Perjumpaan dengan Aan membuat saya tahu pula bahwa ia mencicil membeli buku-buku bagus di Yogya. Saya tidak tahu statistik Aan masuk toko baju di sepanjang Jl. Malioboro. Yang bisa saya pastikan, tempat favoritnya adalah kios-kios buku di ujung selatan Malioboro.
Aan berbelanja buku sembari menunggu buku mereka selesai diproduksi. Aan menghirup nyaris seluruh enigma dan semangat menerbitkan buku dari manusia-manusia muda seusianya di Yogya. Selama itu pula saya lihat buku-buku yang ia beli adalah buku-buku pilihan dengan kurasi yang sangat bagus.
Keranjingan Aan itu ternyata bukan karena usaha menumpuk pengetahuan, tetapi berbagi dengan darah muda lain dari Makassar yang dipayungi Universitas Hasanuddin. Rahim pengetahuan perpustakaan komunal dengan kurasi buku-buku sastra terpilih itu bernama Biblioholic yang belakangan ia menjaga perpustakaan Kata Kerja.
Kehadiran Aan di Yogya itu mengingatkan saya sosok Karaeng Galesong, salah satu kader Hasanuddin yang pandai dan lincah. Ia datang ke Mataram (nama lama Yogya) dengan misi membantu menggulingkan Raja Amangkurat I yang lalim.
Oleh para pembangkang yang berkumpul di Bayat, Klaten (timur Yogya), Panembahan Kajoran diyakinkan Trunojoyo bahwa Karaeng Galesong adalah putra Bugis yang pandai dan cekatan. Galesong pun diberikan tugas memimpin lembaga intelijen. Kerja mata-mata adalah kerja yang melibatkan dua hal sekaligus: kemawasan dan kecerdikan intelektual.
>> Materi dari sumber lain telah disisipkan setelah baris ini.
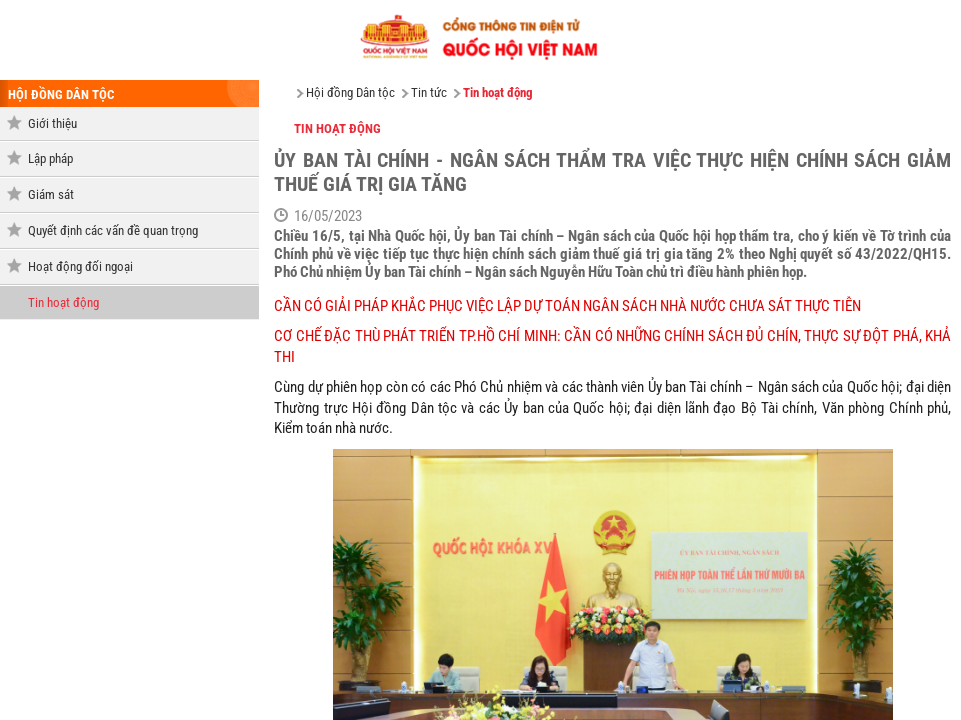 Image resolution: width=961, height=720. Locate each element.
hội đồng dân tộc (61, 94)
Setidaknya, saat Bondan Nusantara di roman Rembulan Ungu menggambarkan sosok Karaeng Galesong, bayangan saya langsung tertuju pada pemuda cerdas bermata elang. Ia harus berhadapan dengan jagoan-jagoan Mataram yang direkrut dari pendekar hitam dari Merbabu, Alas Lodaya, Gua Cerme, Lembah Tidar, dan Nusakambangan.
Bondan Nusantara yang merupakan sutradara ketoprak legendaris di Yogya bukan kebetulan belaka memberi poin tinggi bagi biografi Karaeng Galesong. Selain sebagai penyintas ’65, Bondan bisa melihat secara jernih keperwiraan anak muda Makassar buronan VOC berkategori A yang kabur ke Madura dan membantu “revolusi” di bumi Mataram.
Keperwiraan manusia Makassar (di Yogya, semua suku dari Sulsel disebut rata dengan “Bugis”) kemudian diabadikan dengan kampung. Yang satu bernama Dhaengan (berasal dari kata “daeng”, sebutan untuk kasta umum), satunya lagi Bugisan. Saya jarang melewati Dhaengan di Mantrijeron. Yang nyaris setiap hari saya lalui adalah Bugisan di sisi barat Kraton Yogya.
Bugisan atau Jalan Bugisan kini identik dengan seni lantaran sekolah menengah seni rupa dan musik tertua di Indonesia berada di Bugisan. Di Jalan Bugisan ini juga berdiri satu sekolah kader muda paling penting Muhammadiyah, yakni Muallimin.
Penghormatan Yogya kepada Makassar bukan saja dari penamaan kampung, penamaan jalan, tetapi ditambatkan dalam prosesi upacara besar.
Dalam pawai keprajuritan, panji prajurit Bugisan disimbolkan wulandadari, bendera persegi panjang dengan warna dasar hitam dengan lingkaran kuning emas di tengah. Emas di atas hitam bermakna Bugis selalu memberi terang dalam gelap. Hal itu bermakna prajurit berzirah Bugis diharapkan selalu memberikan penerangan dalam kegelapan.
Seperti halnya panji Bugisan itu, saya namai poros literasi Yogya-Makassar itu dengan poros literasi wulandadari, sang penerang dalam gelap. Dari Wulandadari itu saya lantas mengingat Door duisternis tot licht yang merupakan karya masyhur Kartini.
Jika jalur rempah ada, jalur literasi pun ada. Pada poros wulandadari, saya mengabadikan ingatan pertemuan saya dengan (sahabat) Makassar yang selama ini konsens dengan literasi dan buku. Dari mereka yang melingkar di Ininnawa, Kata Kerja, Paradigma Institute, Intuisi, Rumah Baca Philosopia, Cara Baca (Bunga Tembok), hingga Subaltern. ****
* Diterbitkan pertama kali Fajar, 3 April 2021. Esai ini bagian dari pelatihan Kelas Menulis Makassar #2 yang diselenggarakan Buku Intuisi feat Penerbit Subalitern.